Most people watch entertainment content on television at home while simultaneously looking at a smartphones, tablets or laptops, says Chapman. It is this “dual-screen” approach that the airline will continue to replicate on its A320neos through a combination of live TV, stored on-demand content, and high-speed, satellite-based inflight broadband, which can be accessed not only through seat-back tablet screens but also through passengers’ own devices.

JetBlue, which earlier this year began retrofitting its A320ceos with Thales’ in-seat TV solution STV+, went through a formal request-for-proposals process and considered solutions from other IFE and connectivity providers before deciding to also award the contract for its NEOs to the French aerospace group.

“We’re still a low-cost carrier, so cost was important to us,” says Chapman. “We were looking for a partner who was really forward-thinking on what the next generation of IFE would be.”

STV+ features a connected Android-based high-definition touch screen and includes more than 100 channels of live TV, on-demand audio and video, and real-time connected applications. JetBlue’s Fly-Fi inflight broadband product, which it provides to passengers free-of-charge, is powered by Thales and ViaSat’s Exede In The Air Ka-band satellite-based service.

“Our business model is that we keep everything free—we’re the only airline in the world with free, high-speed internet,” says Chapman.

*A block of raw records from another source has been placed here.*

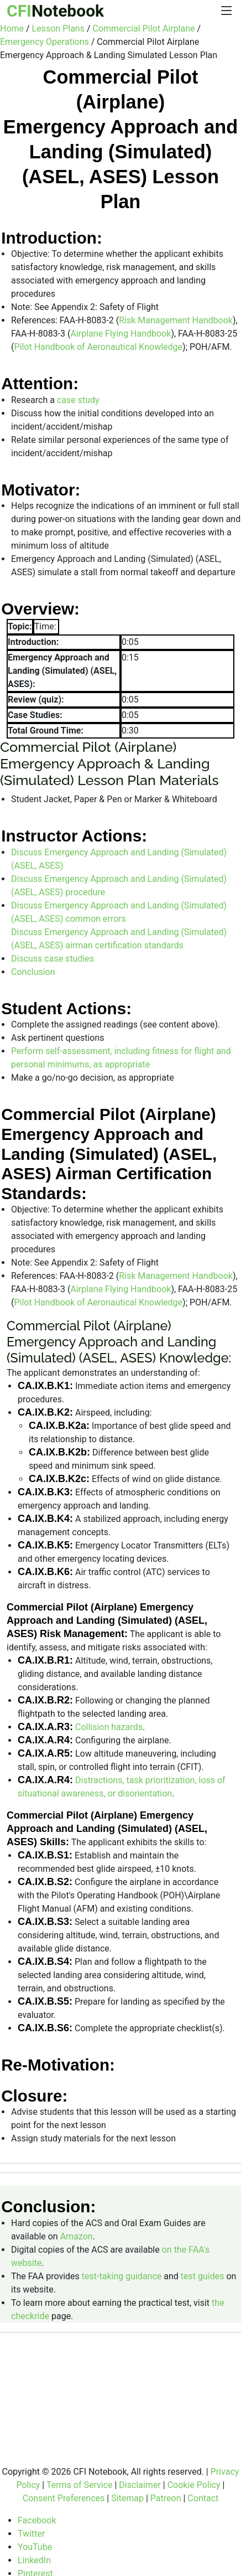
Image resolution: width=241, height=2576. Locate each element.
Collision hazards (109, 1727)
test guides (202, 2276)
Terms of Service (79, 2485)
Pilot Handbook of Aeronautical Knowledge (98, 347)
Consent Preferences (64, 2498)
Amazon (76, 2236)
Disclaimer (139, 2485)
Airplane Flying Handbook (120, 333)
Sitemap (127, 2498)
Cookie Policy (194, 2485)
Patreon (165, 2498)
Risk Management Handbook (176, 320)
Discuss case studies (52, 958)
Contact (202, 2498)
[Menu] (226, 11)
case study (78, 399)
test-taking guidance (121, 2276)
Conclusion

Internet access will continue to be complimentary “at launch” on the A320neos, she adds. To be able to offer the service to passengers without charge, the airline “really look[s] to monetize in creative and noninvasive ways.” This includes a partnership with Amazon that allows passengers who shop, either in flight or on the ground, through the website to earn three loyalty points per dollar spent.

“Customers are able to earn loyalty points that get them closer to their next free flight and, for JetBlue, we’re monetizing without putting an ad in front of passengers’ faces,” says Chapman. The airline also promotes Amazon videos to passengers, who can take advantage of the high capacity of the carrier’s inflight Wi-Fi service to stream them during flight.

“What you might see on other airlines is that they can’t support all passengers because there is not enough bandwidth, so you can see when a lot of people get online that the experience is degraded,” says Chapman. “We have a minimum of 18 MB per second to each individual device, so no matter how many people are connected, we’re able to maintain a consistent experience.”

JetBlue’s loyalty to seat-back IFE on its new-generation aircraft contrasts with the approach taken by a number of other U.S. carriers on their domestic narrowbody aircraft. American Airlines, for instance, announced in January that its new 737 MAX “will arrive later this year without seat-back video screens.”

Alaska Airlines and United Airlines also have veered away from seat-back screens on their newer single-aisle aircraft. Alaska instead has installed tablet holders on the backs of its seats so mobile devices that display IFE content can be attached. 

American says it adopted that approach because more than 90% of its passengers bring their own devices. The carrier said in a statement at the time: “Those phones and tablets are continually upgraded, they’re easy to use and, most importantly, they are the technology that our customers have chosen.

“So it makes sense for American to focus on giving customers the best entertainment and fast connection options, rather than installing seat-back monitors that will be obsolete within a few years.”

Chapman says she “understands” American’s decision because seat-back screens come with a “huge weight penalty,” but adds: “We don’t ever want to limit what we give our customers, like we’ve seen some of our competitors do.”

While the airline is “not naive to the fact that so many millennials” only consume entertainment content through their smartphones and tablets, Chapman says, “people expect to fly on JetBlue and have live TV.”

She also believes the carrier’s younger passengers regard the seat-back screens as an added bonus: “Our research and development found that live TV is a luxury they don’t have at home, so they see it as a special treat.”